[Start of Attachment]
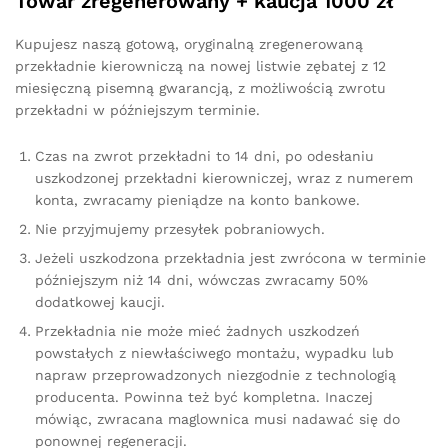
Towar zregenerowany + kaucja 1000 zł
Kupujesz naszą gotową, oryginalną zregenerowaną
przekładnie kierowniczą na nowej listwie zębatej z 12
miesięczną pisemną gwarancją, z możliwością zwrotu
przekładni w późniejszym terminie.
Czas na zwrot przekładni to 14 dni, po odesłaniu
uszkodzonej przekładni kierowniczej, wraz z numerem
konta, zwracamy pieniądze na konto bankowe.
Nie przyjmujemy przesyłek pobraniowych.
Jeżeli uszkodzona przekładnia jest zwrócona w terminie
późniejszym niż 14 dni, wówczas zwracamy 50%
dodatkowej kaucji.
Przekładnia nie może mieć żadnych uszkodzeń
powstałych z niewłaściwego montażu, wypadku lub
napraw przeprowadzonych niezgodnie z technologią
producenta. Powinna też być kompletna. Inaczej
mówiąc, zwracana maglownica musi nadawać się do
ponownej regeneracji.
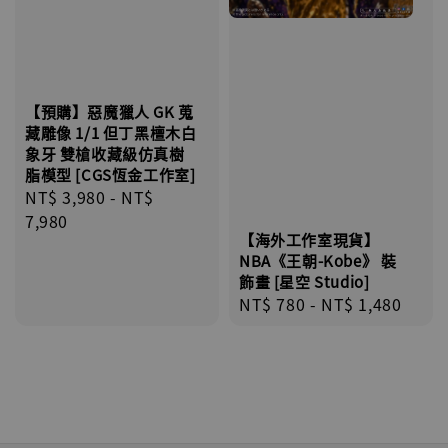
【預購】惡魔獵人 GK 蒐
藏雕像 1/1 但丁黑檀木白
象牙 雙槍收藏級仿真樹
脂模型 [CGS恆金工作室]
Regular
NT$ 3,980
-
NT$
price
7,980
【海外工作室現貨】
NBA《王朝-Kobe》 裝
飾畫 [星空 Studio]
Regular
NT$ 780
-
NT$ 1,480
price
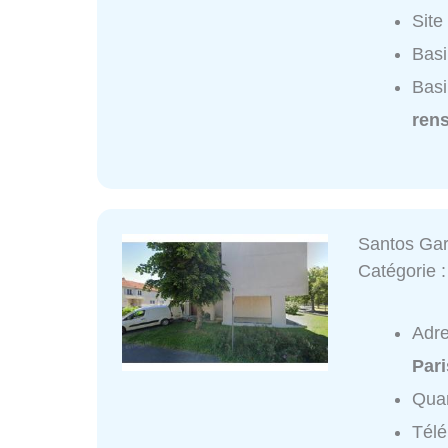
Site
Basi
Basi
ren
Santos Gar
Catégorie 
Adr
Pari
Quar
Tél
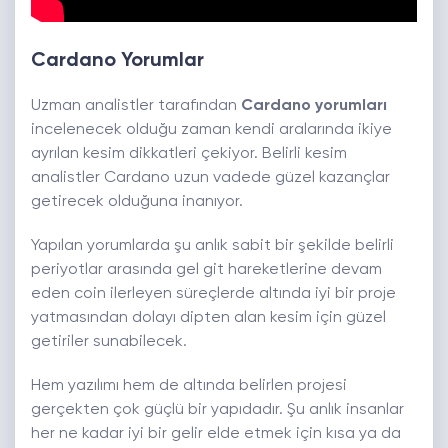
Cardano Yorumlar
Uzman analistler tarafından
Cardano yorumları
incelenecek olduğu zaman kendi aralarında ikiye
ayrılan kesim dikkatleri çekiyor. Belirli kesim
analistler Cardano uzun vadede güzel kazançlar
getirecek olduğuna inanıyor.
Yapılan yorumlarda şu anlık sabit bir şekilde belirli
periyotlar arasında gel git hareketlerine devam
eden coin ilerleyen süreçlerde altında iyi bir proje
yatmasından dolayı dipten alan kesim için güzel
getiriler sunabilecek.
Hem yazılımı hem de altında belirlen projesi
gerçekten çok güçlü bir yapıdadır. Şu anlık insanlar
her ne kadar iyi bir gelir elde etmek için kısa ya da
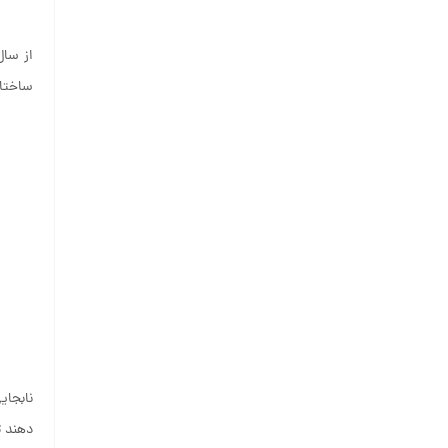
ساختا
نابجای
دهند ت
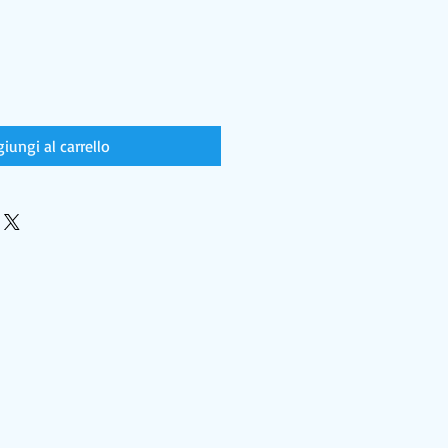
iungi al carrello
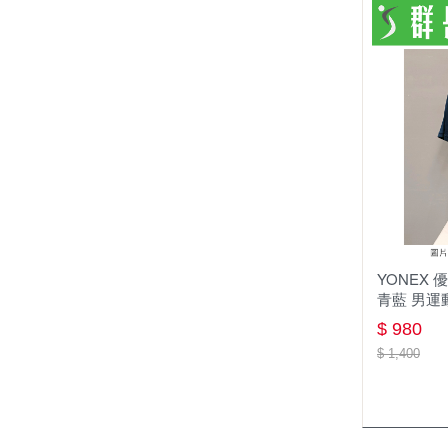
YONEX 優乃
青藍 男運
$ 980
$ 1,400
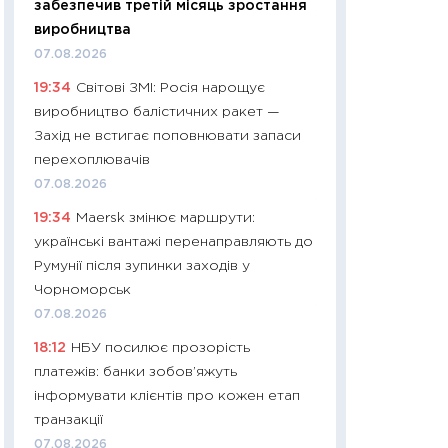
забезпечив третій місяць зростання
11:27
Дорожчає ще
виробництва
промислові ціни з
07.08.2026
30.04.2026
19:34
Світові ЗМІ: Росія нарощує
11:32
Більше зао
виробництво балістичних ракет —
впевненості: як 
Захід не встигає поповнювати запаси
поведінка україн
перехоплювачів
27.04.2026
07.08.2026
11:28
Чому їжа зн
19:34
Maersk змінює маршрути:
як змінився прод
українські вантажі перенаправляють до
українців у 2026 
Румунії після зупинки заходів у
13.04.2026
Чорноморськ
11:29
Скільки нас
07.08.2026
великодній кошик
18:12
НБУ посилює прозорість
власний розраху
платежів: банки зобов’яжуть
набору порівняно
інформувати клієнтів про кожен етап
оцінкою
транзакції
06.04.2026
07.08.2026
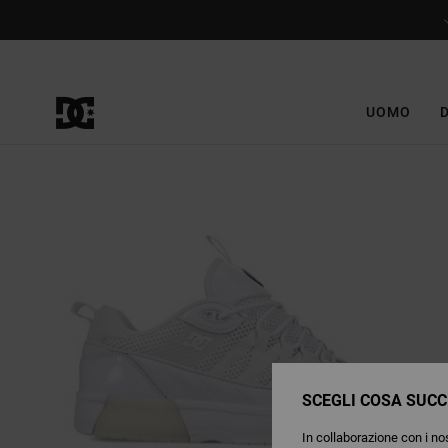
Salta
alle
informazioni
sul
prodotto
UOMO
SCEGLI COSA SUCC
In collaborazione con i nos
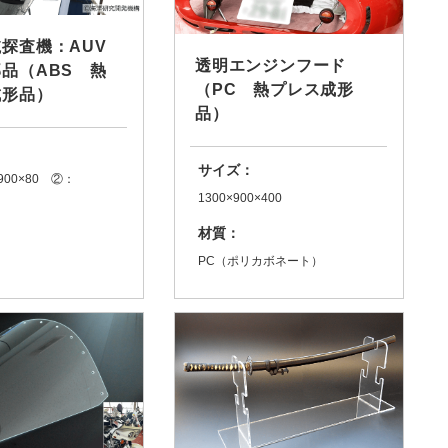
探査機：AUV
透明エンジンフード
品（ABS 熱
（PC 熱プレス成形
成形品）
品）
サイズ：
900×80 ②：
1300×900×400
材質：
PC（ポリカボネート）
[End of Attachment]
#### WHAT IS NEEDED
From the material above, output every line exactly as written, dropping any picture.

#### ANSWER BOX
Towar zregenerowany + kaucja 1000 zł
Kupujesz naszą gotową, oryginalną zregenerowaną
przekładnie kierowniczą na nowej listwie zębatej z 12
miesięczną pisemną gwarancją, z możliwością zwrotu
przekładni w późniejszym terminie.
Czas na zwrot przekładni to 14 dni, po odesłaniu
uszkodzonej przekładni kierowniczej, wraz z numerem
konta, zwracamy pieniądze na konto bankowe.
Nie przyjmujemy przesyłek pobraniowych.
Jeżeli uszkodzona przekładnia jest zwrócona w terminie
późniejszym niż 14 dni, wówczas zwracamy 50%
dodatkowej kaucji.
Przekładnia nie może mieć żadnych uszkodzeń
powstałych z niewłaściwego montażu, wypadku lub
napraw przeprowadzonych niezgodnie z technologią
producenta. Powinna też być kompletna. Inaczej
mówiąc, zwracana maglownica musi nadawać się do
ponownej regeneracji.
【預購】惡魔獵人 GK 蒐
藏雕像 1/1 但丁黑檀木白
象牙 雙槍收藏級仿真樹
脂模型 [CGS恆金工作室]
Regular
NT$ 3,980
-
NT$
price
7,980
【海外工作室現貨】
NBA《王朝-Kobe》 裝
飾畫 [星空 Studio]
Regular
NT$ 780
-
NT$ 1,480
price
Site
Basi
Basi
ren
Santos Gar
Catégorie 
Adr
Pari
Quar
Tél
Cardano Yorumlar
Uzman analistler tarafından
Cardano yorumları
incelenecek olduğu zaman kendi aralarında ikiye
ayrılan kesim dikkatleri çekiyor. Belirli kesim
analistler Cardano uzun vadede güzel kazançlar
getirecek olduğuna inanıyor.
Yapılan yorumlarda şu anlık sabit bir şekilde belirli
periyotlar arasında gel git hareketlerine devam
eden coin ilerleyen süreçlerde altında iyi bir proje
yatmasından dolayı dipten alan kesim için güzel
getiriler sunabilecek.
Hem yazılımı hem de altında belirlen projesi
gerçekten çok güçlü bir yapıdadır. Şu anlık insanlar
her ne kadar iyi bir gelir elde etmek için kısa ya da
ساختا
نابجای
دهند ت
iungi al carrello
YONEX 優乃
青藍 男運
$ 980
$ 1,400
забезпечив третій місяць зростання
11:27
Дорожчає ще
виробництва
промислові ціни з
07.08.2026
30.04.2026
19:34
Світові ЗМІ: Росія нарощує
11:32
Більше зао
виробництво балістичних ракет —
впевненості: як 
Захід не встигає поповнювати запаси
поведінка україн
перехоплювачів
27.04.2026
07.08.2026
11:28
Чому їжа зн
19:34
Maersk змінює маршрути:
як змінився прод
українські вантажі перенаправляють до
українців у 2026 
Румунії після зупинки заходів у
13.04.2026
Чорноморськ
11:29
Скільки нас
07.08.2026
великодній кошик
18:12
НБУ посилює прозорість
власний розраху
платежів: банки зобов’яжуть
набору порівняно
інформувати клієнтів про кожен етап
оцінкою
транзакції
06.04.2026
07.08.2026
Salta
alle
informazioni
sul
prodotto
UOMO
SCEGLI COSA SUCC
In collaborazione con i nos
探査機：AUV
透明エンジンフード
品（ABS 熱
（PC 熱プレス成形
成形品）
品）
サイズ：
900×80 ②：
1300×900×400
材質：
PC（ポリカボネート）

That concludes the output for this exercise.